Display managers xdm and kdm
You may want to run a display manager like xdm or kdm. (A display manager is the program that gives you a graphical login display instead of a plain text message.) The config file for kdm is /usr/local/share/config/kdm/kdmrc; the xdm config file lives in /etc/X11/xdm/xdm-config. Edit /etc/rc.conf and set xdm_flags to an empty string (in quotes) to make xdm run on startup. (If you installed KDE, it will be kdm that’s started.) If you installed KDE3, add it to the list of available logins in kdmrc: in the [X-*-Greeter] section, look for the SessionTypes line and add “KDE3″ to the list.

Setting up XDMCP
If you have an X-Terminal (like the Sun Ray, or the ones NCD used to make) or run eXceed on Windows platforms, you may want to allow X11 logins to your OpenBSD machine from eXceed or the X-Terminal. The protocol that allows this is called XDMCP; to enable it: if using xdm, edit /etc/X11/xdm/Xaccess and remove the ‘#’ from the first column of this line:

#* #any host can get a login window
Note: we don’t allow any X11 or XDMCP messages to go across our firewall. Only hosts inside the firewall can get a login screen.
Also edit xdm-config and comment out this line by putting a ‘!’ character in the first column:

DisplayManager.requestPort: 0
If using kdm, edit /usr/local/share/config/kdm/kdmrc and look for the [Xdmcp] section. Uncomment lines so it looks like this:
[Xdmcp]
# Whether KDM should listen to XDMCP requests. Default is true.
Enable=true
# The UDP port KDM should listen on for XDMCP requests.

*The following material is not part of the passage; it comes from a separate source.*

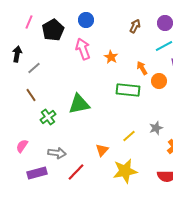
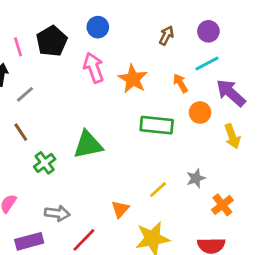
pink line: (29, 22) -> (18, 47), moved, turned -40
orange star: (111, 57) -> (133, 79), size x1.5
orange arrow: (142, 68) -> (180, 83), moved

Don’t change the 177.
Port=177
(followed by other stuff.)
Amusements
People like to do things like rip CDs to Ogg Vorbis or MP3 and listen to those files. I use grip as a front-end to rip music to Ogg Vorbis files, and xmms (package name xmms-vorbis) to listen to them. I use Gnu LilyPond and TeX/LaTeX (package teTeX_texmf) to typeset documents and music. The LaTeX files can be converted to HTML with latex2html. You can run Linux programs if you install the redhat_base, redhat_motif, and rpm packages. (The Linux version of Opera, the web browser, runs fine.)